EXERCISE BRIEF -> Give back the exact lines of the material below from the one containing "would not be" through the one containing "Graphics & Logos", and no pictures.
——————
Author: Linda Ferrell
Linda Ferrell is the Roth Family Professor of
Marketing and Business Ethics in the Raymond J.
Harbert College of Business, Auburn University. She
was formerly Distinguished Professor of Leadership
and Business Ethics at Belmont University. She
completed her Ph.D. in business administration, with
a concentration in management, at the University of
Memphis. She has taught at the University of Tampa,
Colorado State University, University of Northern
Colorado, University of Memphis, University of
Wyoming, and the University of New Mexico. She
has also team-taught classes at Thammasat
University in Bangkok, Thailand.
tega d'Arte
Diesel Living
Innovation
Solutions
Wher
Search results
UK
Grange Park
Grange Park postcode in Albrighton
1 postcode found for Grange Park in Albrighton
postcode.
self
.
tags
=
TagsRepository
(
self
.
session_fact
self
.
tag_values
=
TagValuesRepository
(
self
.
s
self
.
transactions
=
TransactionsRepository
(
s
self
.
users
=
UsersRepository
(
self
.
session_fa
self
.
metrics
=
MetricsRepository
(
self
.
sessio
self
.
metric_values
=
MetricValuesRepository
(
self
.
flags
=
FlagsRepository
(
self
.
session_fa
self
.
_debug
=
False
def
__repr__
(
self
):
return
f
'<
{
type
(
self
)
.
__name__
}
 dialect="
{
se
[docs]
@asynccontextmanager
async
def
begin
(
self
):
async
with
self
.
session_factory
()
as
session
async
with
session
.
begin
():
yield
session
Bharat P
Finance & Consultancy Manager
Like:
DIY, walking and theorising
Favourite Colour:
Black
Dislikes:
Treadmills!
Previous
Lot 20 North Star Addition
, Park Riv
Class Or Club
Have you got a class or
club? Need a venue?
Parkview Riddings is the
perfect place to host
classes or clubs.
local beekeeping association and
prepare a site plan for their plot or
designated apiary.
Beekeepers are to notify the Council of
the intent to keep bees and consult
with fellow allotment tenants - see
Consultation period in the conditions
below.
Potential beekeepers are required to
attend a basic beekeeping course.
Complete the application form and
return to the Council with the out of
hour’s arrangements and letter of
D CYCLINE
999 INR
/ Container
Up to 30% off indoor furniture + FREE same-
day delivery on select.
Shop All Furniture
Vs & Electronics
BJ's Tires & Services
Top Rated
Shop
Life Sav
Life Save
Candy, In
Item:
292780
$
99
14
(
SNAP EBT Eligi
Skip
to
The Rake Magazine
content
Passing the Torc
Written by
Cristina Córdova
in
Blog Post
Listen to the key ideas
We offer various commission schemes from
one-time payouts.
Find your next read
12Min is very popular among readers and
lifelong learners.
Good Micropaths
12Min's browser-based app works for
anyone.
——————
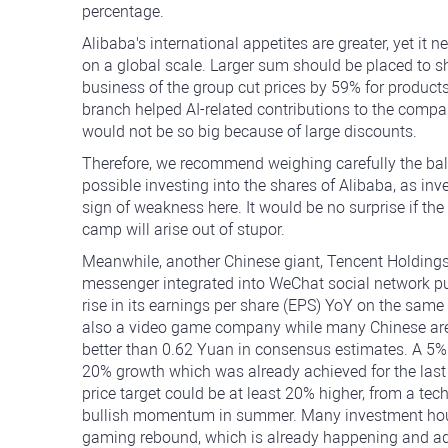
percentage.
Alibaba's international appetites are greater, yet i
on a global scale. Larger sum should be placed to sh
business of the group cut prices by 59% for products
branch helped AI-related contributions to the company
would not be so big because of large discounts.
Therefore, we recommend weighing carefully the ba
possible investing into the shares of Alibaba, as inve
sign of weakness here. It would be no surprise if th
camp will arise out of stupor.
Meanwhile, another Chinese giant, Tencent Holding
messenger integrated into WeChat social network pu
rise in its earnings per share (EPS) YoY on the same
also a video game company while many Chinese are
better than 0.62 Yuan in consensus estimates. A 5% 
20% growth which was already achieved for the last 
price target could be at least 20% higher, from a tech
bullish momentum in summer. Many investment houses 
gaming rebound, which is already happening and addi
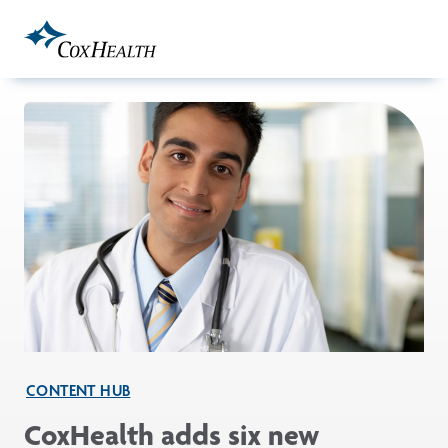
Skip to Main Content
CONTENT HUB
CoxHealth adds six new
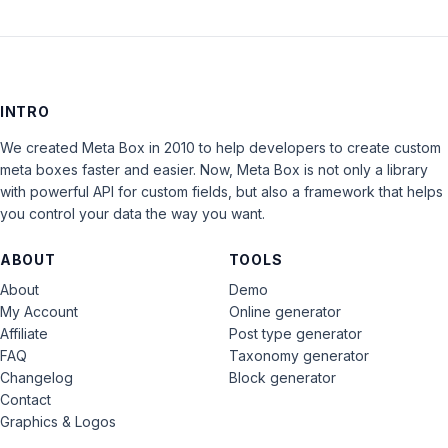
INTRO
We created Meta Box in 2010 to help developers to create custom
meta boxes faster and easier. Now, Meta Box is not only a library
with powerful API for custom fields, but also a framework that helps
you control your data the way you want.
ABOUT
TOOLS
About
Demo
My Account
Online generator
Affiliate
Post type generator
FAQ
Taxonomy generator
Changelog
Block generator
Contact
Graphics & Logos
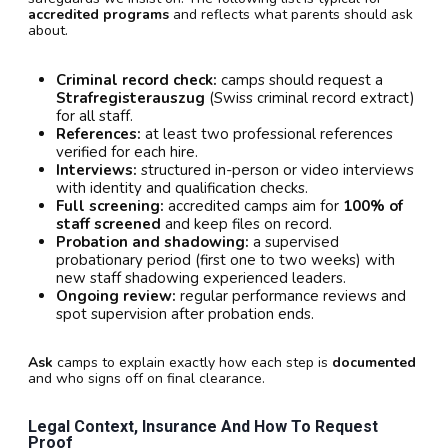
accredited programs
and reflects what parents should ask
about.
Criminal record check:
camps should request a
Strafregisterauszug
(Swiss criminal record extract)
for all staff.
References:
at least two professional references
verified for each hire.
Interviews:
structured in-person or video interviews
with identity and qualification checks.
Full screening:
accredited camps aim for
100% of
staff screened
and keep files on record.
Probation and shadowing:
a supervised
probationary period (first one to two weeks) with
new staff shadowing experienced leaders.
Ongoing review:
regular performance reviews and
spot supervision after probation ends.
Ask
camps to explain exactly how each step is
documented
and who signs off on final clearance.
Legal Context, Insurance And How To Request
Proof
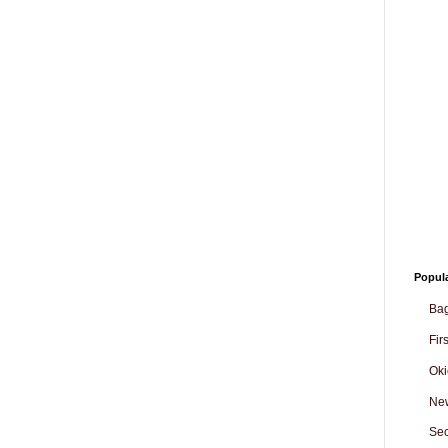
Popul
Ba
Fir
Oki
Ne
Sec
——————
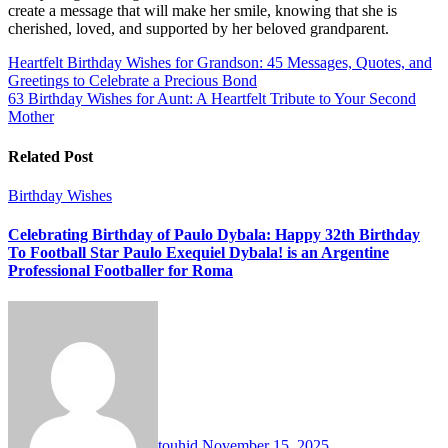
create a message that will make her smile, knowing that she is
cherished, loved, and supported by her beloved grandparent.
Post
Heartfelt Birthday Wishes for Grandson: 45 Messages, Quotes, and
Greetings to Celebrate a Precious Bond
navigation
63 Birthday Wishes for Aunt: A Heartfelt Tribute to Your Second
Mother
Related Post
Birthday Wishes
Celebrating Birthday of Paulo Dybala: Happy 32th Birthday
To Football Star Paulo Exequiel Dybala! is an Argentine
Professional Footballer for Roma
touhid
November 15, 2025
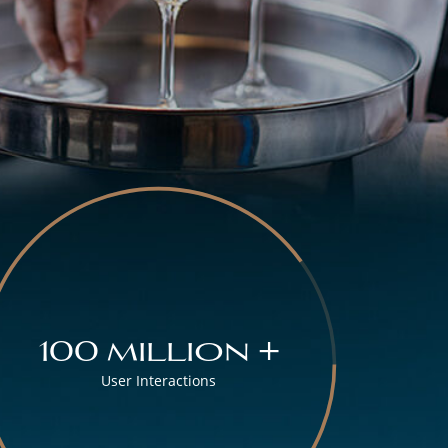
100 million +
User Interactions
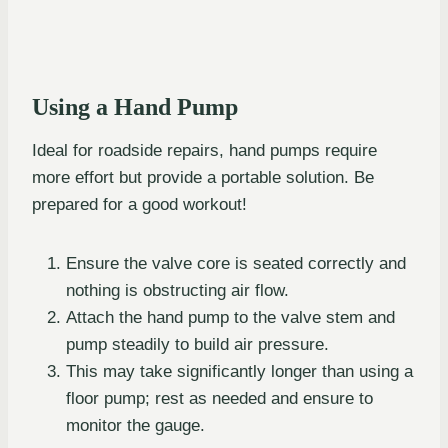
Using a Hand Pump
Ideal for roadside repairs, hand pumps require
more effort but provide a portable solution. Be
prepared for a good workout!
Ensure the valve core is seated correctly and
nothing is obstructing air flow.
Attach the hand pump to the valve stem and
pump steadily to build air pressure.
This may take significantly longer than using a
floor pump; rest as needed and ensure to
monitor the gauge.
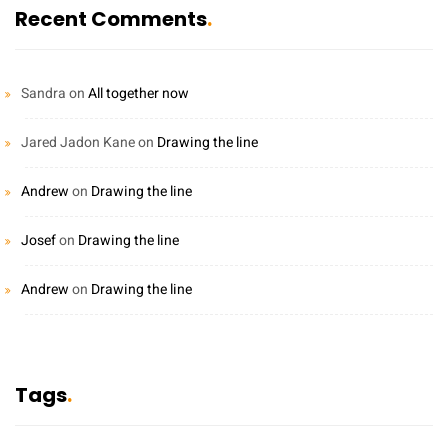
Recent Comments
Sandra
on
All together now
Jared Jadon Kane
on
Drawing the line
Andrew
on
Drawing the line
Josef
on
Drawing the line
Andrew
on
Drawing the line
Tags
——————
EXERCISE ANSWER ->
would not be so big because of large discounts.
Therefore, we recommend weighing carefully the ba
possible investing into the shares of Alibaba, as inve
sign of weakness here. It would be no surprise if th
camp will arise out of stupor.
Meanwhile, another Chinese giant, Tencent Holding
messenger integrated into WeChat social network pu
rise in its earnings per share (EPS) YoY on the same
also a video game company while many Chinese are
better than 0.62 Yuan in consensus estimates. A 5% 
20% growth which was already achieved for the last 
price target could be at least 20% higher, from a tech
bullish momentum in summer. Many investment houses 
gaming rebound, which is already happening and addi
Skip to Main Content
CONTENT HUB
CoxHealth adds six new
INTRO
We created Meta Box in 2010 to help developers to create custom
meta boxes faster and easier. Now, Meta Box is not only a library
with powerful API for custom fields, but also a framework that helps
you control your data the way you want.
ABOUT
TOOLS
About
Demo
My Account
Online generator
Affiliate
Post type generator
FAQ
Taxonomy generator
Changelog
Block generator
Contact
Graphics & Logos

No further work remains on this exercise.